New information has been released on last week's deadly Wisconsin tornado that killed one person and left more than $10 million in damages.
The National Weather Service has determined the tornado was on the ground in northwest Wisconsin for an incredible 83 miles, making it the longest track tornado in Wisconsin since modern tornado documentation began back in 1950.
Generally, the average Wisconsin tornado is only on the ground for a few miles.
The storm produced a strong, long tracked tornado that first developed over southeastern Polk County and then tracked mostly eastward across southern Barron and southern Rusk counties, into southwestern Price county, the National Weather Service says.
The National Weather Service has also upgraded the tornado that tore through Barron County from an EF-2 to an EF-3.

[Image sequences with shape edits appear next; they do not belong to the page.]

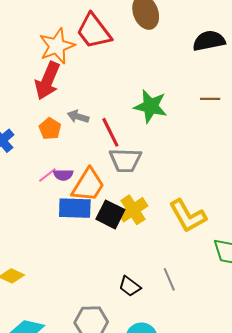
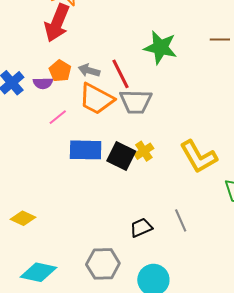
gray arrow: (78, 117) -> (89, 70), moved
purple semicircle: (63, 175) -> (43, 83), moved
orange trapezoid: (88, 185) -> (96, 99), moved, turned 87
yellow cross: (133, 210) -> (144, 151), size x0.7
black trapezoid: (130, 286) -> (141, 228), turned 120

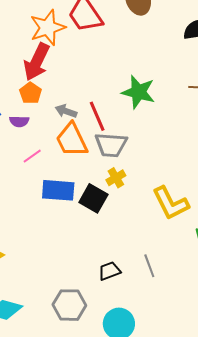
orange pentagon: (60, 71) -> (30, 93), moved
orange trapezoid: (96, 99) -> (72, 140), turned 33
yellow cross: (144, 151) -> (116, 178), moved

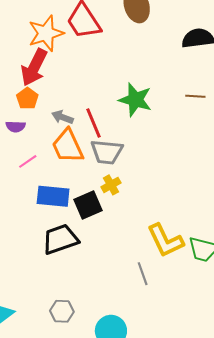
black square: (93, 198) -> (88, 205), turned 36
yellow L-shape: (171, 203) -> (165, 241), moved
black trapezoid: (109, 271) -> (60, 239), moved, size x1.6
gray hexagon: (69, 305) -> (62, 311), size x0.7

Newly discovered evidence near Conrath by the National Weather Service suggests peak winds of around 140 mph, or EF-3 strength. A home was completely destroyed, including all interior walls. Debris remained nearby with substantial tree damage noted as well.
The hardest hit areas were just north of Chetek, WI where EF2 damage was found, and in the Conrath
area where the EF-3 damage was found. The rest of the path ranged from EF0 to EF1 with mainly tree damage and mostly minor structural damage.
This is the first EF-3 tornado in the state since the Verona tornado in 2014.